Councils favour AONB site for controversial new substation
PUBLISHED: 05:30 13 November 2018 | UPDATED: 09:38 13 November 2018
Three Suffolk councils are throwing their weight behind plans for a controversial new electricity substation to be sited in an AONB – as it is the “lesser of two evils”.
The Broom Covert site, between Leiston and Sizewell, is an alternative location for Scottish Power Renewables’ (SPR) 30-acre substation which the energy firm had earmarked for a site in Friston.
The councils’ joint statement has been issued in response to a consultation over plans to use either Grove Wood, north of Friston, or Broom Covert, in the Suffolk Coast and Heaths AONB, for the substation.
The consultation ended yesterday, November 12.
Suffolk County Council and Suffolk Coastal and Waveney district councils have now said “greater support can be offered to the selection of the Broom Covert, Sizewell site over the Grove Wood, Friston site”.
Responding to the consultation, the councils said the final decision should limit the impact on “our unique local environment”.
In a joint statement, they said: “Our position is that neither site suggested by the power company is perfect, so we are in the position of choosing the lesser of two evils.

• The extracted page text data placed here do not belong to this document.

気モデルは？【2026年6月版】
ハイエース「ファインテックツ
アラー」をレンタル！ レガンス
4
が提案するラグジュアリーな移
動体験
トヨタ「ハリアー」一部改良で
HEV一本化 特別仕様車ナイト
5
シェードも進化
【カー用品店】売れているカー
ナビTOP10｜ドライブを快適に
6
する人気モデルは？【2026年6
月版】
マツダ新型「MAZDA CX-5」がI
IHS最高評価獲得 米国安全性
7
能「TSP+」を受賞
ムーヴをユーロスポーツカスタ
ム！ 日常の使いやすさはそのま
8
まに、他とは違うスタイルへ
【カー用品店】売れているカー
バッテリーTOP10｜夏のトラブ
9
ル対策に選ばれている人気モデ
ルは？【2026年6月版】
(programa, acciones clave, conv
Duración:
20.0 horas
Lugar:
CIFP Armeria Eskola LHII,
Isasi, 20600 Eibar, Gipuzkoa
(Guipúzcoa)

“However, we are repeating our call for the power companies to minimise the adverse impact on our unique local environment.”
The councils made a number of recommendations prior to Scottish Power Renewables (SPR) making a final decision on the site selection, including impact assessments and further research.

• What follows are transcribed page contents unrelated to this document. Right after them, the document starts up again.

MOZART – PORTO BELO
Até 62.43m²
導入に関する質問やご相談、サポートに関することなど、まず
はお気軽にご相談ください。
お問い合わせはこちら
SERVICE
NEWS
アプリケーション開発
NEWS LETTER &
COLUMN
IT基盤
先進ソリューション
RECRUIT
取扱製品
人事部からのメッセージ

They recommended a landscape and visual impact assessment is undertaken on both sites, and more research is done into the impact on infrastructure.
The substation, which is part of SPR’s offshore windfarm project, would feature 21-metre tall buildings and transformers handling 2GW of power, to connect with the National Grid.
SPR, which would build the substation, said its new windfarm, East Anglia TWO, could supply up to 742,000 homes.
One group fighting against the proposals, Save Our Sandlings (SOS), has won the backing of celebrities, including actress Diana Quick, and former BBC Breakfast presenter Bill Turnbull.
Suffolk County Council and Suffolk Coastal and Waveney district councils took the unprecedented step of joining forces to voice their concern that SPR was not listening to the concerns of local people over the siting of the substation earlier this year.